• What to work on: Retype each entry exactly as written, and keep the pictures out of the copy.

[Page images and extracted text]

⟨

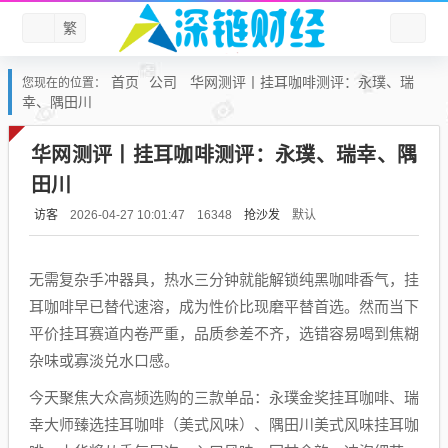
繁
首页
公司
华网测评丨挂耳咖啡测评：永璞、瑞
您现在的位置：
幸、隅田川
华网测评丨挂耳咖啡测评：永璞、瑞幸、隅
田川
访客
抢沙发
默认
2026-04-27 10:01:47
16348
无需复杂手冲器具，热水三分钟就能解锁纯黑咖啡香气，挂
耳咖啡早已替代速溶，成为性价比现磨平替首选。然而当下
平价挂耳赛道内卷严重，品质参差不齐，选错容易喝到焦糊
杂味或寡淡兑水口感。
今天聚焦大众高频选购的三款单品：永璞金奖挂耳咖啡、瑞
幸大师臻选挂耳咖啡（美式风味）、隅田川美式风味挂耳咖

⟩

• Exercise solution:
繁
首页
公司
华网测评丨挂耳咖啡测评：永璞、瑞
您现在的位置：
幸、隅田川
华网测评丨挂耳咖啡测评：永璞、瑞幸、隅
田川
访客
抢沙发
默认
2026-04-27 10:01:47
16348
无需复杂手冲器具，热水三分钟就能解锁纯黑咖啡香气，挂
耳咖啡早已替代速溶，成为性价比现磨平替首选。然而当下
平价挂耳赛道内卷严重，品质参差不齐，选错容易喝到焦糊
杂味或寡淡兑水口感。
今天聚焦大众高频选购的三款单品：永璞金奖挂耳咖啡、瑞
幸大师臻选挂耳咖啡（美式风味）、隅田川美式风味挂耳咖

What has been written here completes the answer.